Problem description> Retype the records below exactly as they stand, but with no images.

[Transcribed page contents]
+ + + +
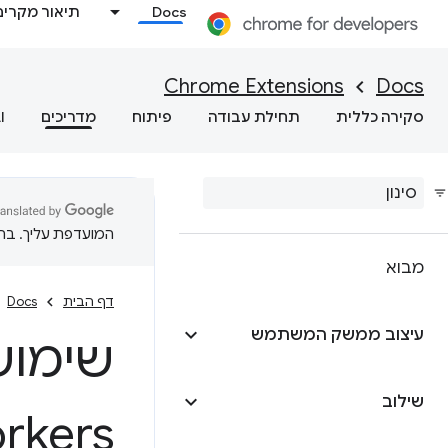
Docs
תיאור מקרים
Chrome Extensions
Docs
סקירה כללית
תחילת עבודה
פיתוח
מדריכים
I
המועדפת עליך. בתרג
מבוא
דף הבית
Docs
עיצוב ממשק המשתמש
שימוש ב
שילוב
rkers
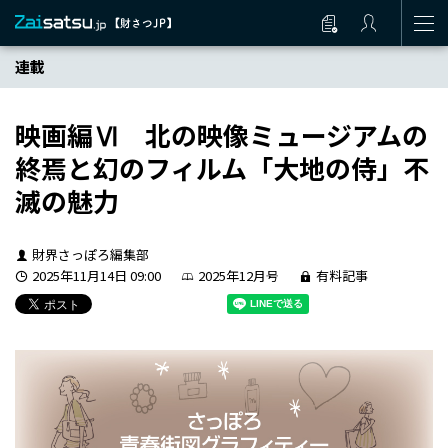
連載
映画編Ⅵ 北の映像ミュージアムの
終焉と幻のフィルム「大地の侍」不
滅の魅力
財界さっぽろ編集部
2025年11月14日 09:00
2025年12月号
有料記事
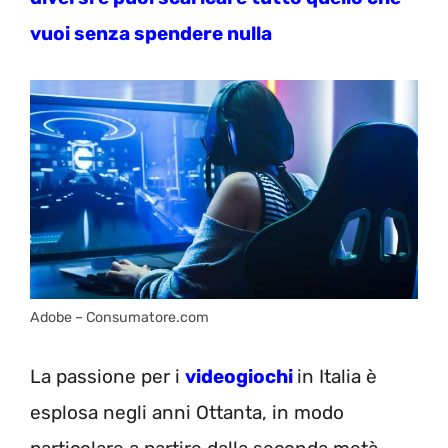
vuoi senza spendere nulla
Adobe – Consumatore.com
La passione per i
videogiochi
in Italia è
esplosa negli anni Ottanta, in modo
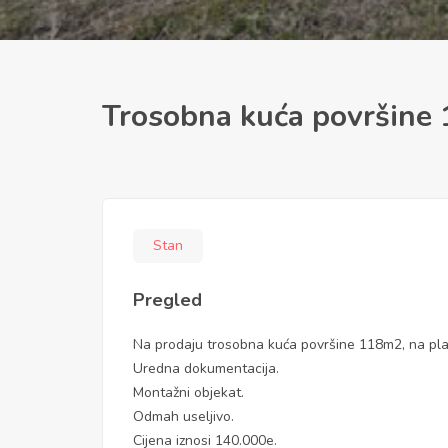
Trosobna kuća površine 
Stan
Pregled
Na prodaju trosobna kuća površine 118m2, na pla
Uredna dokumentacija.
Montažni objekat.
Odmah useljivo.
Cijena iznosi 140.000e.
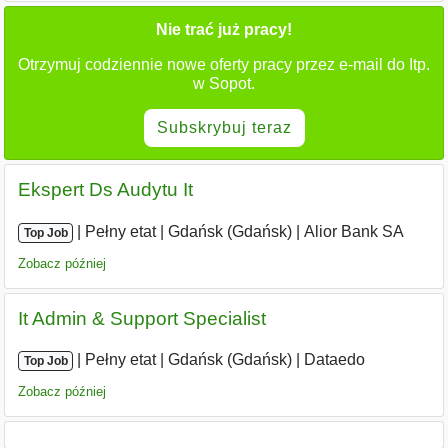
Nie trać już pracy!
Otrzymuj codziennie nowe oferty pracy przez e-mail do Itp.
w Sopot.
Subskrybuj teraz
Ekspert Ds Audytu It
|
|
Pełny etat
|
Gdańsk (Gdańsk)
|
Alior Bank SA
Top Job
Zobacz później
It Admin & Support Specialist
|
|
Pełny etat
|
Gdańsk (Gdańsk)
|
Dataedo
Top Job
Zobacz później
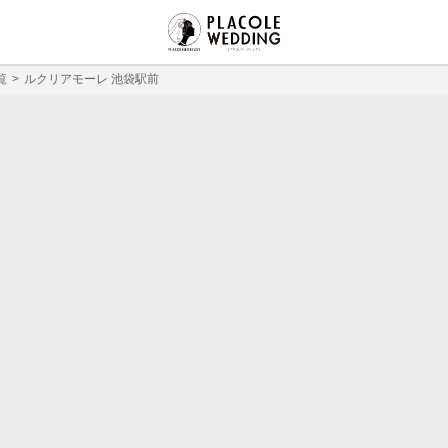
覧
ルクリアモーレ 池袋駅前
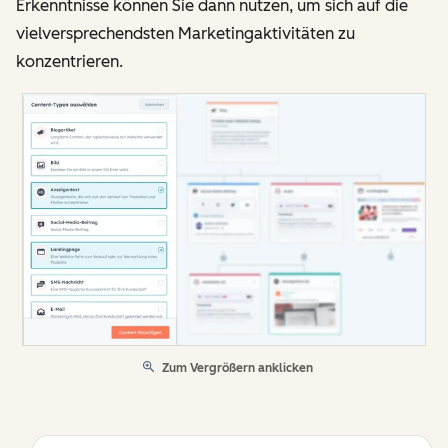
Erkenntnisse können Sie dann nutzen, um sich auf die
vielversprechendsten Marketingaktivitäten zu
konzentrieren.
Zum Vergrößern anklicken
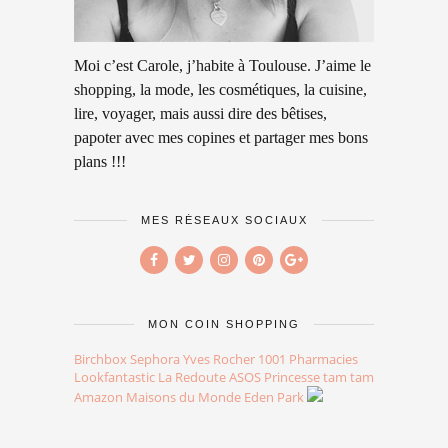
Moi c’est Carole, j’habite à Toulouse. J’aime le
shopping, la mode, les cosmétiques, la cuisine,
lire, voyager, mais aussi dire des bêtises,
papoter avec mes copines et partager mes bons
plans !!!
MES RÉSEAUX SOCIAUX
MON COIN SHOPPING
Birchbox
Sephora
Yves Rocher
1001 Pharmacies
Lookfantastic
La Redoute
ASOS
Princesse tam tam
Amazon
Maisons du Monde
Eden Park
+ + + +
Exercise solution>
Docs
תיאור מקרים
Chrome Extensions
Docs
סקירה כללית
תחילת עבודה
פיתוח
מדריכים
I
המועדפת עליך. בתרג
מבוא
דף הבית
Docs
עיצוב ממשק המשתמש
שימוש ב
שילוב
rkers
連載
映画編Ⅵ 北の映像ミュージアムの
終焉と幻のフィルム「大地の侍」不
滅の魅力
財界さっぽろ編集部
2025年11月14日 09:00
2025年12月号
有料記事
vuoi senza spendere nulla
Adobe – Consumatore.com
La passione per i
videogiochi
in Italia è
esplosa negli anni Ottanta, in modo
Trosobna kuća površine 
Stan
Pregled
Na prodaju trosobna kuća površine 118m2, na pla
Uredna dokumentacija.
Montažni objekat.
Odmah useljivo.
Cijena iznosi 140.000e.
Nie trać już pracy!
Otrzymuj codziennie nowe oferty pracy przez e-mail do Itp.
w Sopot.
Subskrybuj teraz
Ekspert Ds Audytu It
|
|
Pełny etat
|
Gdańsk (Gdańsk)
|
Alior Bank SA
Top Job
Zobacz później
It Admin & Support Specialist
|
|
Pełny etat
|
Gdańsk (Gdańsk)
|
Dataedo
Top Job
Zobacz później
覧
ルクリアモーレ 池袋駅前
Erkenntnisse können Sie dann nutzen, um sich auf die
vielversprechendsten Marketingaktivitäten zu
konzentrieren.
Zum Vergrößern anklicken
Moi c’est Carole, j’habite à Toulouse. J’aime le
shopping, la mode, les cosmétiques, la cuisine,
lire, voyager, mais aussi dire des bêtises,
papoter avec mes copines et partager mes bons
plans !!!
MES RÉSEAUX SOCIAUX
MON COIN SHOPPING
Birchbox
Sephora
Yves Rocher
1001 Pharmacies
Lookfantastic
La Redoute
ASOS
Princesse tam tam
Amazon
Maisons du Monde
Eden Park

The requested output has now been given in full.